TG4050 is designed to stimulate the immune system of patients in order to induce a T-cell response that is able to recognize and destroy tumor cells based on their own neoantigens. This individualized immunotherapy is developed for each patient and can be produced in a very short time frame.
This best-in-class candidate is being evaluated in two Phase 1 clinical trials for patients with ovarian cancers (new windowNCT03839524) and HPV-negative head and neck cancers (new windowNCT04183166).

About myvac
myvac is a viral vector (MVA) based, individualized immunotherapy platform that has been developed by Transgene to target solid tumors. myvac-derived products are designed to stimulate the patient’s immune system to recognize and destroy tumors using the patient’s own cancer specific genetic mutations. Transgene has set up an innovative network to support the development of myvac individualized immunotherapies that combines bioengineering, digital transformation, established vectorization know-how and unique manufacturing capabilities. Transgene has been awarded an "Investment for the Future" funding from Bpifrance for the development of its platform myvac. TG4050, the first myvac-derived product, is currently being evaluated in two solid tumor clinical trials.
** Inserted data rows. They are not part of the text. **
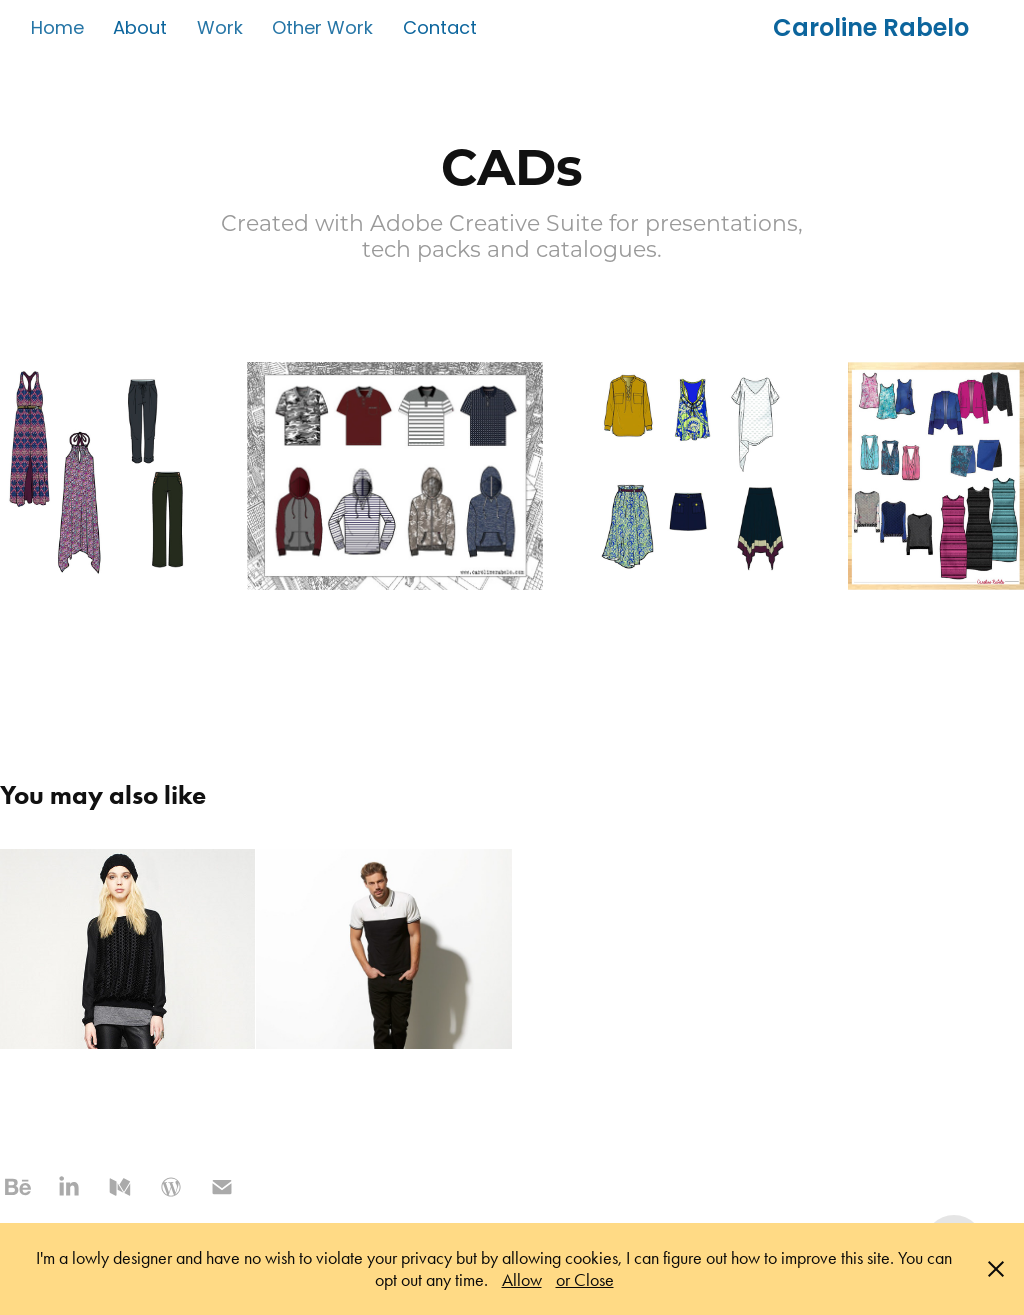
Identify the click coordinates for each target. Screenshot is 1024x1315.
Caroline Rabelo (871, 30)
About (140, 29)
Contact (440, 29)
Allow (522, 1280)
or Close (585, 1280)
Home (57, 29)
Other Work (322, 29)
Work (220, 29)
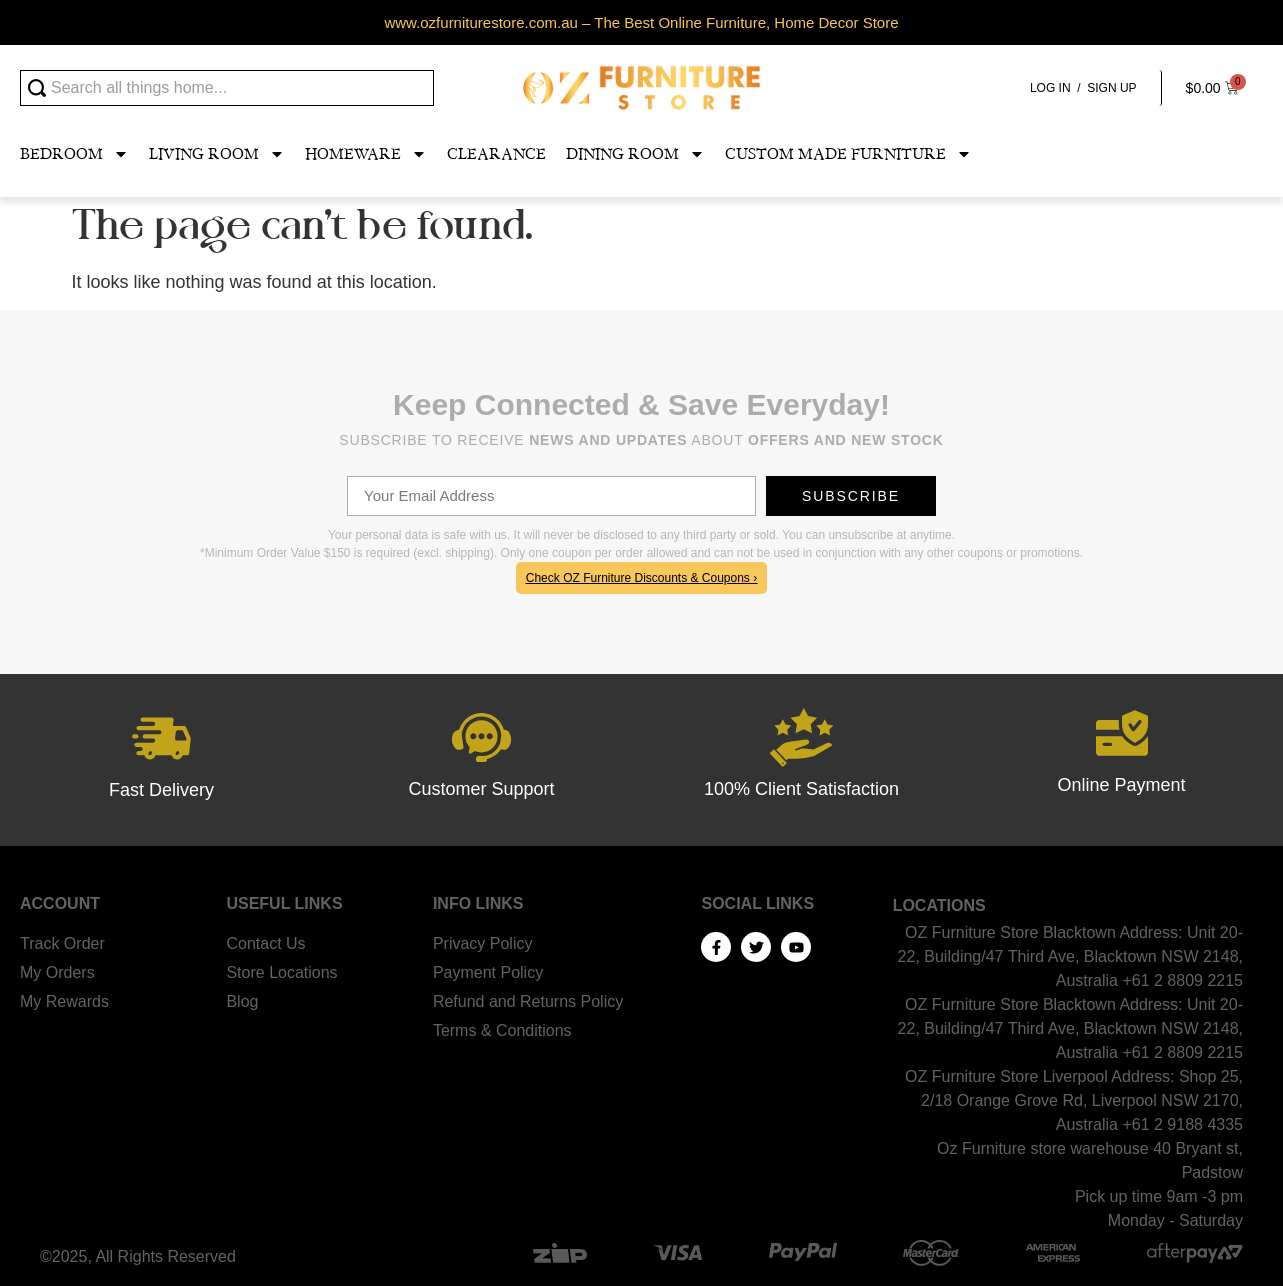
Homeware (366, 154)
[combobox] (227, 88)
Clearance (496, 154)
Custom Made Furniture (848, 154)
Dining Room (635, 154)
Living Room (217, 154)
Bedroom (74, 154)
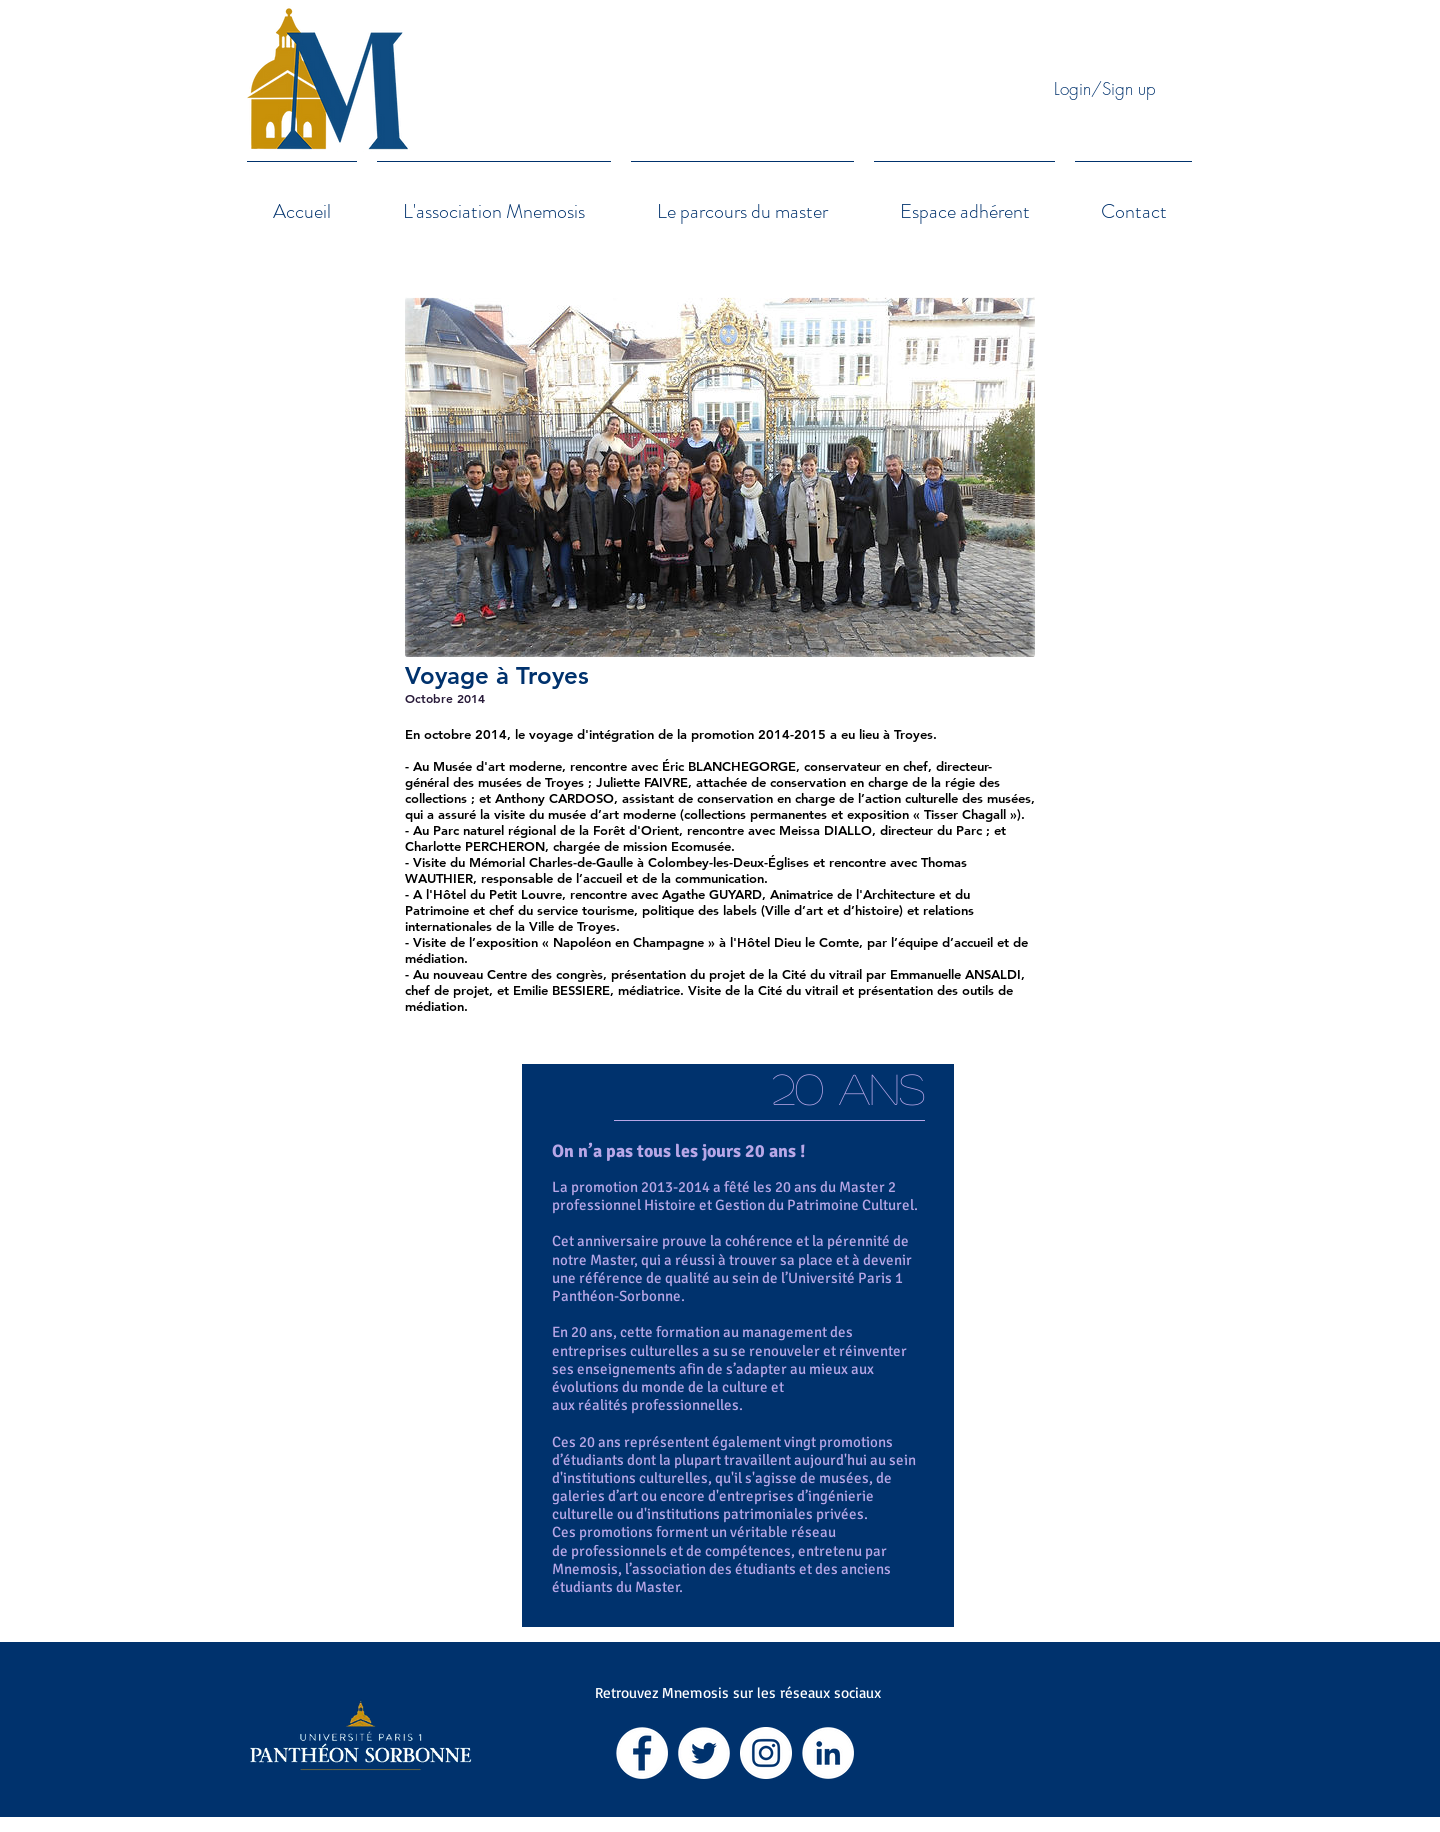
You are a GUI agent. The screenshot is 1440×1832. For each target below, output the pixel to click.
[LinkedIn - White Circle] (828, 1753)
About NEC’s Neoantigen Prediction System
NEC’s neoantigen prediction utilizes its proprietary artificial intelligence (AI), such as graph-based relational learning, which is combined with other sources of data to discover candidate neoantigen targets. NEC comprehensively evaluates the candidate neoantigens, with a primary focus placed on its in-house major histocompatibility complex (MHC) binding affinity prediction trained on public and proprietary datasets. These allow NEC to effectively prioritize the numerous candidate neoantigens identified in a single patient.